Far from the Light of Heaven, by Tade Thompson

18 October 2021

Far from the Light of Heaven, by Tade Thompson, book cover

An article published in The Atlantic in September 2018, written by Geoff Manaugh, pondered the question of dealing with crime on Mars. It was a thought provoking read, given the long time talk of establishing colonies on the red planet. But talk is easy. Mars is far from hospitable, and colonising the planet presents a raft of challenges, some of which may prove insurmountable.

But what happens, if one day in the future, we discover the means to cross the gulfs of interstellar space, and are able to establish colonies on planets we may find, that are somewhat more conducive to human habitation? The question of law enforcement is likely to be utmost on the minds of those organising such a gargantuan undertaking.
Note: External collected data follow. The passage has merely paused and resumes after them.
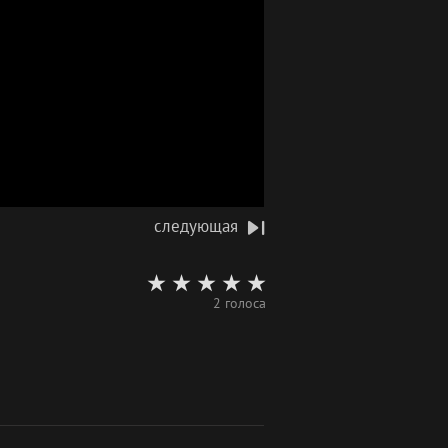
следующая
2 голоса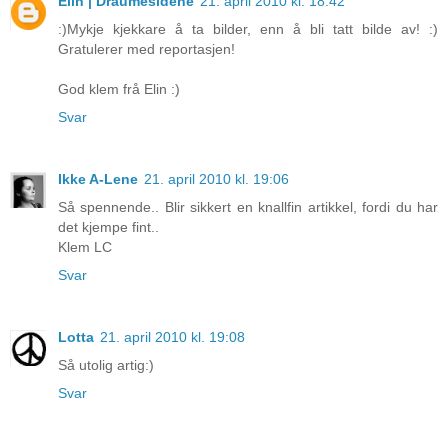
Elin | Draumesidene
21. april 2010 kl. 18:42
:)Mykje kjekkare å ta bilder, enn å bli tatt bilde av! :)
Gratulerer med reportasjen!
God klem frå Elin :)
Svar
Ikke A-Lene
21. april 2010 kl. 19:06
Så spennende.. Blir sikkert en knallfin artikkel, fordi du har
det kjempe fint..
Klem LC
Svar
Lotta
21. april 2010 kl. 19:08
Så utolig artig:)
Svar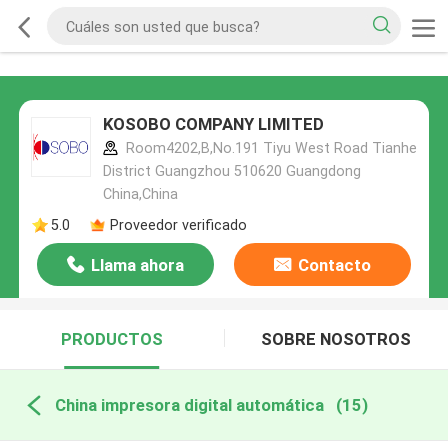
KOSOBO COMPANY LIMITED
Room4202,B,No.191 Tiyu West Road Tianhe
District Guangzhou 510620 Guangdong
China,China
5.0
Proveedor verificado
Llama ahora
Contacto
PRODUCTOS
SOBRE NOSOTROS
China impresora digital automática
(15)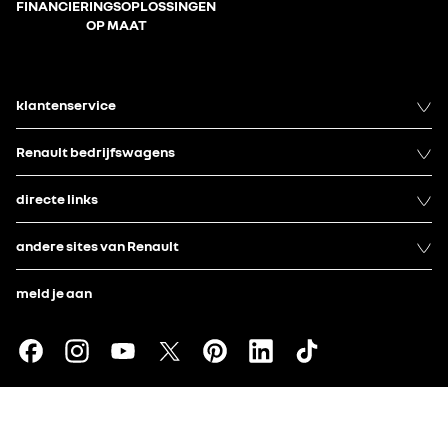
FINANCIERINGSOPLOSSINGEN
OP MAAT
klantenservice
Renault bedrijfswagens
directe links
andere sites van Renault
meld je aan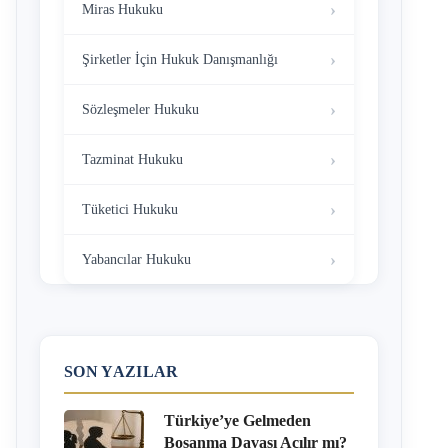
Miras Hukuku
Şirketler İçin Hukuk Danışmanlığı
Sözleşmeler Hukuku
Tazminat Hukuku
Tüketici Hukuku
Yabancılar Hukuku
SON YAZILAR
Türkiye’ye Gelmeden
Boşanma Davası Açılır mı?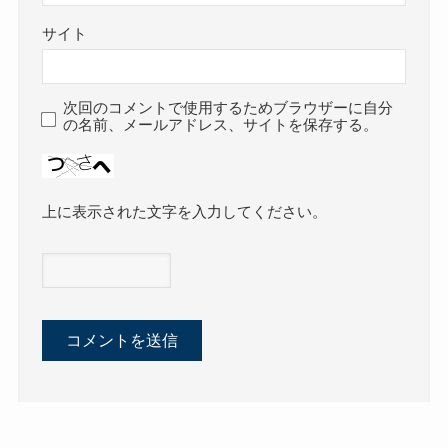
サイト
次回のコメントで使用するためブラウザーに自分
の名前、メールアドレス、サイトを保存する。
上に表示された文字を入力してください。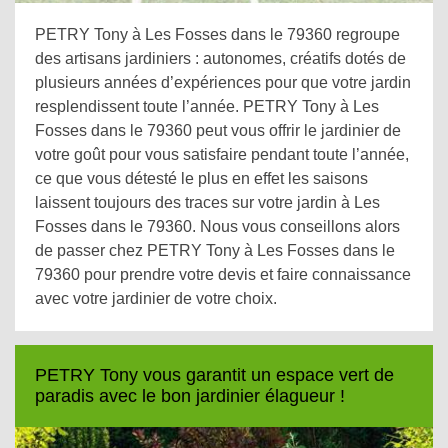
PETRY Tony à Les Fosses dans le 79360 regroupe
des artisans jardiniers : autonomes, créatifs dotés de
plusieurs années d’expériences pour que votre jardin
resplendissent toute l’année. PETRY Tony à Les
Fosses dans le 79360 peut vous offrir le jardinier de
votre goût pour vous satisfaire pendant toute l’année,
ce que vous détesté le plus en effet les saisons
laissent toujours des traces sur votre jardin à Les
Fosses dans le 79360. Nous vous conseillons alors
de passer chez PETRY Tony à Les Fosses dans le
79360 pour prendre votre devis et faire connaissance
avec votre jardinier de votre choix.
PETRY Tony vous garantit un espace vert de
paradis avec le bon jardinier élagueur !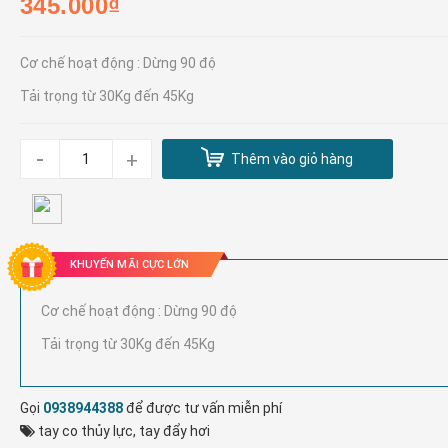
345.000₫
Cơ chế hoạt động : Dừng 90 độ
Tải trọng từ 30Kg đến 45Kg
-
+
Thêm vào giỏ hàng
KHUYẾN MÃI CỰC LỚN
Cơ chế hoạt động : Dừng 90 độ
Tải trọng từ 30Kg đến 45Kg
Gọi
0938944388
để được tư vấn miễn phí
tay co thủy lực
,
tay đẩy hơi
Crime beyond Earth is a theme central to Far from the Light of Heaven (published by Hachette Book Group, October 2021), the latest novel from British-born Yoruban doctor and novelist, Tade Thompson. Shell, the first mate of a vessel carrying one thousand colonists to a distant world, wakes from ten years in hibernation to discover some of the passengers have been murdered.

A puzzle to say the least, given everyone on board was asleep. Shell launches an investigation, but her work is cut out for her. Her captain, an artificial entity called Ragtime, who might know more than he lets on, is little help. Meanwhile menacing robots lurk in the shadows of the enormous vessel, which Shell cannot leave until she works out what happened.